Contact for sub-project 3
Sonja Jahnig, sonja.jaehnig@igb-berlin.de
Sub-project 4: Analysis of flow related changes at large spatial scales
Consideration of the effects of changed discharge conditions on the habitat availability for aquatic invertebrates and fish on a European and global level allows the consideration of pronounced spatial gradients
The WP includes two parts: (A) a doctoral student project with questions concerning the uncertainty of differently configured ecological model runs. For this purpose an investigation was carried out on the influence of the spatial resolution of models on predicted habitat suitability and the relative importance of the individual predictors (Friedrichs-Manthey et al. 2020a). Using a unique 300 years’ time series, ranging from 1800 to 2100, of hydrological and climate alterations, the environmental distance between current, historical and future environmental conditions for 49 native fish species in the upper Danube catchment was assessed.

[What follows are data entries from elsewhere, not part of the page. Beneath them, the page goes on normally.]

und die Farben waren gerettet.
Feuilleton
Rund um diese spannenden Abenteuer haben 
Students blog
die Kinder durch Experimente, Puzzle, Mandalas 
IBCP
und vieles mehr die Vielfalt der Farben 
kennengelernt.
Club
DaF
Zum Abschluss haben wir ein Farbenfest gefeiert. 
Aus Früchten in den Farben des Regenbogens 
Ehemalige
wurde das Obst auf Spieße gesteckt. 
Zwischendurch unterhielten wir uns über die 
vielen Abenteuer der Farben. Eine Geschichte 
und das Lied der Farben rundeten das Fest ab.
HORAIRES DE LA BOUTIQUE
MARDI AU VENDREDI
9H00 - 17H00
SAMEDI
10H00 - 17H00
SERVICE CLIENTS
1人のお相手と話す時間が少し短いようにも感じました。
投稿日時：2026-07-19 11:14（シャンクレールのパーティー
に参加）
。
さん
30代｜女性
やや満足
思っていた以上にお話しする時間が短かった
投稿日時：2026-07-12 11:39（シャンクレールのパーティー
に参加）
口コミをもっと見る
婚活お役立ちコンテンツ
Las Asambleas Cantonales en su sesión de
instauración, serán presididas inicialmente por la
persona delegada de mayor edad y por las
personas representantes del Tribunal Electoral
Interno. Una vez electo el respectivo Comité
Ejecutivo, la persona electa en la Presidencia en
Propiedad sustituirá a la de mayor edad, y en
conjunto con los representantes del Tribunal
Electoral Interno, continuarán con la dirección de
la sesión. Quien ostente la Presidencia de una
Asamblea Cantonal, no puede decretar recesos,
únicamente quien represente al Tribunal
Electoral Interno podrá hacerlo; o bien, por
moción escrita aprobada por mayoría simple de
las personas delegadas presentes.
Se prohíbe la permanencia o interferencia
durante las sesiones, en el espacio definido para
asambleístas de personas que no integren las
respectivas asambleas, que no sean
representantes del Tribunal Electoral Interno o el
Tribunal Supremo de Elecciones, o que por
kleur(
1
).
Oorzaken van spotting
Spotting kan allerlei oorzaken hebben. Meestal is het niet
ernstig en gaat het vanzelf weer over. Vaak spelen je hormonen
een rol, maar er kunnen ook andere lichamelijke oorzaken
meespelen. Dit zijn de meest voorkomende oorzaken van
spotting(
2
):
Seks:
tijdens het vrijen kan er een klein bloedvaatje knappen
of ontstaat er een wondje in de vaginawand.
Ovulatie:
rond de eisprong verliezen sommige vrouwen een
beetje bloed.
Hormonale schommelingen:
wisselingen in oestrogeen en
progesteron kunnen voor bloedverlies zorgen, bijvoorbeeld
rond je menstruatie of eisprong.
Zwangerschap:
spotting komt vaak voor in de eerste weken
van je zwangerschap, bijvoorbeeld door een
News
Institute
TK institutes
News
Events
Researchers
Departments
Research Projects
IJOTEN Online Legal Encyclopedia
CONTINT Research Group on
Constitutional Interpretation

The assessment was followed by a species specific climate-niche-factor-analysis, which resulted in vulnerability estimates for all 49 fish species to future and historical environmental conditions and gives the advantage to place future vulnerability estimates into a historical context (Friedrichs-Manthey et al. in preparation). The gained knowledge of environmental alterations over the 300 years’ time period will be used to assess the degree of already observed environmental change within the actual network of protected areas. The degree of observed environmental change will then be compared to expected changes under future scenarios. Based on this information, a conservation planning exercise will be carried out to spatially prioritised areas for potential conservation actions. The work for this WP started in March 2017 and the completion of the work, with the submission of the PhD thesis to the Freie Universität Berlin is planned for December 2020. The title of the PhD thesis will be „Uncertainties in species distribution models: effects of spatial scales and temporal dimensions on future predictions”.
(B) Furthermore, we investigated the question which ecological effects can be expected from hydrological changes at large spatial scales. For this, the methods tested in GLANCE on the catchment scale are extrapolated. Global hydrological model output and temporal-spatial environmental variables such as land use, climate, dams, water use and population as well as static variables such as countries, latitude and elevation are superimposed on the threat status of freshwater species, available from the IUCN red list. A random-forest machine learning algorithm is used to determine which environmental variables significantly contribute to the global freshwater biodiversity crisis. Results show that biodiversity loss has a strong spatial autocorrelation, indicating that the species situation is influenced by eco-regional and country-specific environmental changes (Kiesel et al. in preparation).
Contact for Sub-project 4
Martin Friedrichs, friedrichs@igb-berlin.de and Dr. Jens Kiesel, kiesel@igb-berlin.de
Sub-project 5: Synthesis and praxis transfer
Synthesis and discussions with regard to water management applications. This fifth sub-project was added during the extension phase in order to maximize the impact of the project’s results and facilitate knowledge transfer towards water management practitioners.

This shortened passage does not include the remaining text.